### EXERCISE DIRECTIONS
Go through the data below and work out how many lines contain "Malappuram"; the answer is the number alone.

"""

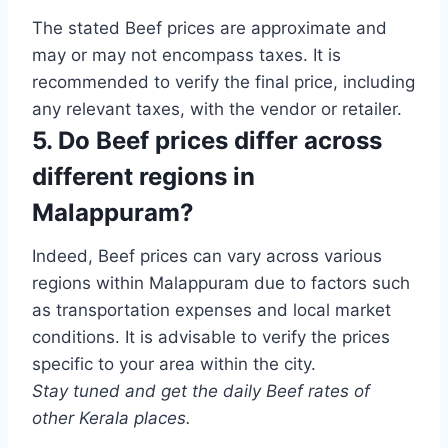
The stated Beef prices are approximate and
may or may not encompass taxes. It is
recommended to verify the final price, including
any relevant taxes, with the vendor or retailer.
5. Do Beef prices differ across
different regions in
Malappuram?
Indeed, Beef prices can vary across various
regions within Malappuram due to factors such
as transportation expenses and local market
conditions. It is advisable to verify the prices
specific to your area within the city.
Stay tuned and get the daily Beef rates of
other Kerala places.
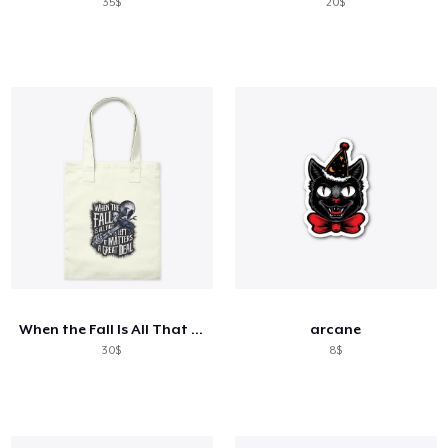
35$
20$
When the Fall Is All That Is Left
arcane
30$
8$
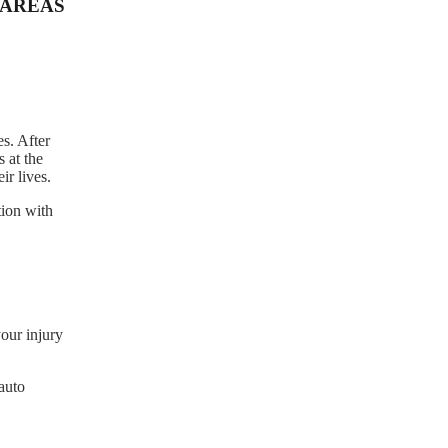
AREAS
s. After
 at the
r lives.
tion with
our injury
auto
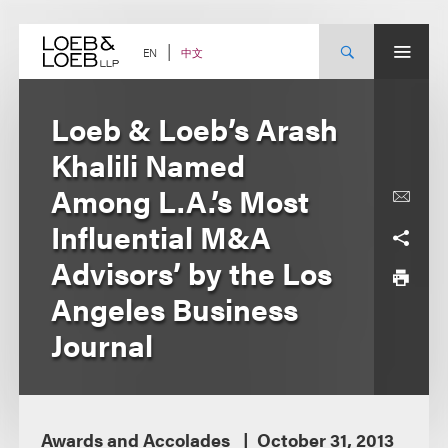
Skip
to
content
中文
EN
Loeb & Loeb’s Arash
Khalili Named
Among L.A.’s Most
Influential M&A
Advisors’ by the Los
Angeles Business
Journal
Awards and Accolades
October 31, 2013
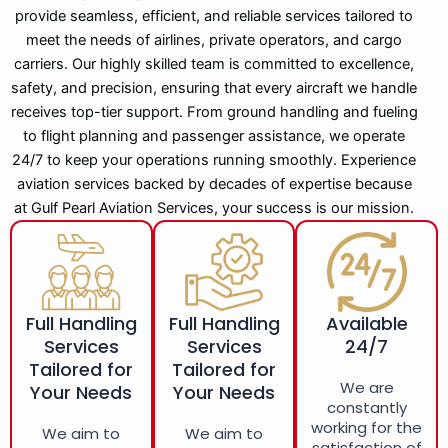
provide seamless, efficient, and reliable services tailored to
meet the needs of airlines, private operators, and cargo
carriers. Our highly skilled team is committed to excellence,
safety, and precision, ensuring that every aircraft we handle
receives top-tier support. From ground handling and fueling
to flight planning and passenger assistance, we operate
24/7 to keep your operations running smoothly. Experience
aviation services backed by decades of expertise because
at Gulf Pearl Aviation Services, your success is our mission.
Full Handling
Full Handling
Available
Services
Services
24/7
Tailored for
Tailored for
We are
Your Needs
Your Needs
constantly
working for the
We aim to
We aim to
satisfaction of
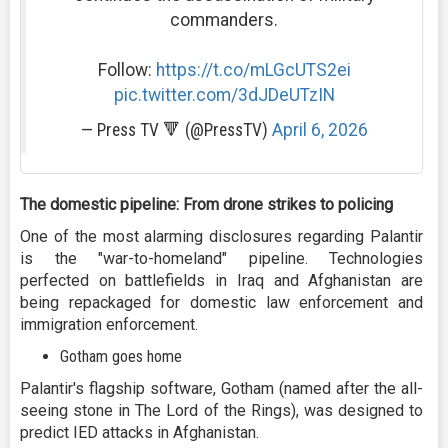
commanders.
Follow:
https://t.co/mLGcUTS2ei
pic.twitter.com/3dJDeUTzIN
— Press TV 🔻 (@PressTV)
April 6, 2026
The domestic pipeline: From drone strikes to policing
One of the most alarming disclosures regarding Palantir
is the "war-to-homeland" pipeline. Technologies
perfected on battlefields in Iraq and Afghanistan are
being repackaged for domestic law enforcement and
immigration enforcement.
Gotham goes home
Palantir's flagship software, Gotham (named after the all-
seeing stone in The Lord of the Rings), was designed to
predict IED attacks in Afghanistan.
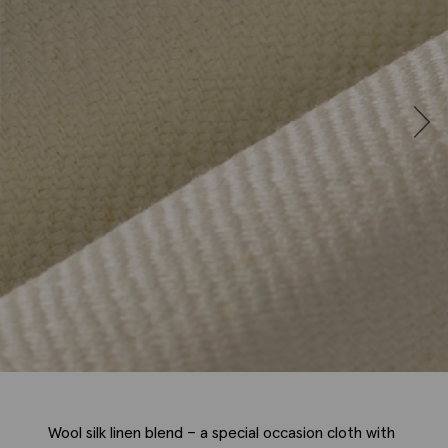
Wool silk linen blend – a special occasion cloth with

"""

### EXERCISE RESPONSE
2